The problem of the choice of environmental policy instruments has been an issue since Pigou (1932) analysed the need for state intervention when pri­vate costs diverge from social costs, and suggested that the solution would be to internalize the externalities through taxation.

Coase (1960) criticized the proposed state intervention, and affirmed that there is no reason to suppose that governmental regulation is called for simply because the problem is not very well handled by the market or the firm. The key feature is the presence of transaction costs that make one policy better than another.

The ensuing debate has been conducted along these two opposite views: on the one hand, the supporters of the idea that the choice of policy instruments to be applied following a market failure is a public matter and the state, as policy designer, should select the optimal instrument and take responsibility for its imposition in the public interest; versus, on the other, the supporters of market-based instruments, trying to fight a battle against a sort of ‘anti­market’ mentality based on a reluctance to apply market-oriented instruments (Lewis, 1996).
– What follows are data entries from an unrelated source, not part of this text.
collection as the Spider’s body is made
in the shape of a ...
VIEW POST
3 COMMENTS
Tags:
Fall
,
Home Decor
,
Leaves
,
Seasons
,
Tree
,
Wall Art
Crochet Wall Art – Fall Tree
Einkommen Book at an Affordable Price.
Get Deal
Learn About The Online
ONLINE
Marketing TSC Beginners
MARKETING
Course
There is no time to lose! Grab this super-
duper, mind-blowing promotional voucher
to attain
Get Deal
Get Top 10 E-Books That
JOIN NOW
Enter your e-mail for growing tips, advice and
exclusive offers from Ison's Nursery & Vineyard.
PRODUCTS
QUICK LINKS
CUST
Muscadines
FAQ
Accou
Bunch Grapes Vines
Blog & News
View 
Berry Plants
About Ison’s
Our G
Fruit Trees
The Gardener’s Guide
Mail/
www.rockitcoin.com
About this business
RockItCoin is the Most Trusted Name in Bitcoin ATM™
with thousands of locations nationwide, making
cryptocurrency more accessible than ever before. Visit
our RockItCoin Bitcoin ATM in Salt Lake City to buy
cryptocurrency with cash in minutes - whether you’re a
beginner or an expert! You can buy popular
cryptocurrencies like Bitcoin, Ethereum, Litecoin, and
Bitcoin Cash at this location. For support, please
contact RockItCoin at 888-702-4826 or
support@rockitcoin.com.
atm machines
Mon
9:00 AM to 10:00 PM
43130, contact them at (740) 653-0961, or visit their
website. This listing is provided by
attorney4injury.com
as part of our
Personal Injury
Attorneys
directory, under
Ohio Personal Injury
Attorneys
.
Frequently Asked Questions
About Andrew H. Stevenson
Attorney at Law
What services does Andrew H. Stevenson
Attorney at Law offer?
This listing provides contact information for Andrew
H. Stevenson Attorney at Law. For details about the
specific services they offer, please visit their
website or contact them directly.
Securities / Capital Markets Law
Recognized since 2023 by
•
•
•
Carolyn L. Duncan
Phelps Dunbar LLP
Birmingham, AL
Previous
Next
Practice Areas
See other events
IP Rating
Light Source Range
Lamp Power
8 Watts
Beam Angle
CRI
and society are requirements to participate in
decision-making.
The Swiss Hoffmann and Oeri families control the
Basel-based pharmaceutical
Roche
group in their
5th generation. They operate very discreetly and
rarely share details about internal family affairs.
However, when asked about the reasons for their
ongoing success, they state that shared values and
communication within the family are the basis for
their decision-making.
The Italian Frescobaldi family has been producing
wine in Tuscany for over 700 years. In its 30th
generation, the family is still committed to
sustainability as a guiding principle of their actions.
If we want to continue along these lines the problem would be to compare the efficiency of instruments that can be considered ‘public oriented’ and those that can be considered ‘market oriented’, where the first are character­ized by a public agency with a public definition of conduct rule and a public enforcement system and the second are instruments based on market mecha­nisms stimulating the conduct of the firm indirectly and characterized by a private administration and enforcement system.1

Given this premise, the definition of a superior and not ideological line to be followed in the choice between different environmental policy instruments would appear to be a very difficult task.

But looking at this problem from a law and economics perspective, we can move from the theoretical definition of the efficiency of different instruments to their practical, and so direct, potential to achieve concrete objectives. In particular, three objectives emerge as relevant in judging the practical effic­iency of environmental policies: the first is paying accident compensation to the victims; the second is prevention, in the sense of providing incentives for firms to improve safety standards; and the third is connected with technologi­cal change in the sense of encouraging firms to adopt lower-risk technologies.
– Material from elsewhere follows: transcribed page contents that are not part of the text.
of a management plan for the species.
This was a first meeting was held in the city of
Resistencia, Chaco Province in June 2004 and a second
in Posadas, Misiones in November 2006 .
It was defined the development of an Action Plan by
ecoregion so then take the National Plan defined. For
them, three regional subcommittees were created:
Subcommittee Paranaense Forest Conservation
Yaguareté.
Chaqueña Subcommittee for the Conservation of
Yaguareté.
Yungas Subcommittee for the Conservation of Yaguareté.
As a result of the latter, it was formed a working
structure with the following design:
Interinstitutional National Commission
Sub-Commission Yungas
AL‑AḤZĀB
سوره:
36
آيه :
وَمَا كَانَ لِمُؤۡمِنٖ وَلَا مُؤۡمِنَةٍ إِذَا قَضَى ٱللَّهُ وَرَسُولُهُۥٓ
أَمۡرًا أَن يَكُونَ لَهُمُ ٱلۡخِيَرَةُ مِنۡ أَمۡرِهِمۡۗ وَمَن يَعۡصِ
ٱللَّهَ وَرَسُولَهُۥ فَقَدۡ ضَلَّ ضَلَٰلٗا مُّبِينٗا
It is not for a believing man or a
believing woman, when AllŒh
Given these three objectives, this chapter will analyse the efficiency of environmental policies, focusing on the imperfections that can emerge in their practical applications. In particular we shall concentrate on informa­tional problems that can characterize the activities of the agencies and private firms in relation to the efficient implementation of the different environmen­tal policy instruments.
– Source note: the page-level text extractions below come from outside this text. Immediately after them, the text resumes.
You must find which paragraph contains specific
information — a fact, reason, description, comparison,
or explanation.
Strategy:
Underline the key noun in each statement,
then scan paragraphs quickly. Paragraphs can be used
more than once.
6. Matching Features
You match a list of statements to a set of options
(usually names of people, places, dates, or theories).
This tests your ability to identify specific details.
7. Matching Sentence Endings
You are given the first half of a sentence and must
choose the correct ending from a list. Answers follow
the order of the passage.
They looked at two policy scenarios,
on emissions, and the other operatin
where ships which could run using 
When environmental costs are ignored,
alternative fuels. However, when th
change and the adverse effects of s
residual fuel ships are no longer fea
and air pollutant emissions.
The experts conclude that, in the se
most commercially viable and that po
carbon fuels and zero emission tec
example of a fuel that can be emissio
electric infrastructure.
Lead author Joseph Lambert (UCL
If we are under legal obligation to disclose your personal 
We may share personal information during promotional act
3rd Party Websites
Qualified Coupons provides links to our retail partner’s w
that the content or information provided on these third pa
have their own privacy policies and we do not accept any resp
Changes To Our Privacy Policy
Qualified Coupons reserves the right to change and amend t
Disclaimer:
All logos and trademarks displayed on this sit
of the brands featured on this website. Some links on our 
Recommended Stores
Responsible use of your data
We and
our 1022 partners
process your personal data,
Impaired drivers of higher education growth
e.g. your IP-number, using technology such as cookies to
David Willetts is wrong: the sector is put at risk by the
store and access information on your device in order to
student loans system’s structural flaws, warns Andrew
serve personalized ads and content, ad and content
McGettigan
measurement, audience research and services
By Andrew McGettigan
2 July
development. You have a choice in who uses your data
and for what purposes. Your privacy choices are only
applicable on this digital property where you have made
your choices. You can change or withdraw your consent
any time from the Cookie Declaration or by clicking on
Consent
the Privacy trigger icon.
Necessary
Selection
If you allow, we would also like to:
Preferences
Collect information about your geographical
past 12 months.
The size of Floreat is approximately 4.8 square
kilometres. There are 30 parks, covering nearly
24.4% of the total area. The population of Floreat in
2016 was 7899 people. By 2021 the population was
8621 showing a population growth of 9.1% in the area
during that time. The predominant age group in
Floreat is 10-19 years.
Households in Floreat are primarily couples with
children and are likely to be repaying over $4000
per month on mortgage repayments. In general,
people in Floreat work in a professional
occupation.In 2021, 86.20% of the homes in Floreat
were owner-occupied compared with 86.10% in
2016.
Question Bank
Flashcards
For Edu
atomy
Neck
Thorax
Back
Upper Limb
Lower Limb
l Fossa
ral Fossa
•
In order to specify and precisely define the various instruments, Figure 23.1 presents a scheme of the different environmental policy instruments that will be examined. The first choice is between liability and regulation, where the latter includes a subdivision between, on one hand, a ‘command-and- control' form of regulation based on the definition of standards and, on the other, market-based instruments as an indirect form of incentive for private firms. Another subdivision can be considered at this point: typically, com- mand-and control regulation can be either technology or performance-based standards.

Market-based instruments can also be of different kinds: taxes or tradable permits. On the other side, liability is an instrument based on the judiciary system, and can be assigned on the basis of a negligence or a strict liability

Figure 23.1 Scheme of different environmental policy instruments

regime. Finally the limit of ‘judgment proofness,, which can arise from the application of a liability system when the resources of the responsible party fall short of the damage amount, can be solved in two ways: a compensation fund and a financial responsibility system.

Before defining regulation, liability and the other instruments, it should be noted that in practice it is difficult to refer to a specific policy instrument, given that the environmental policy choice usually involves a mix of them.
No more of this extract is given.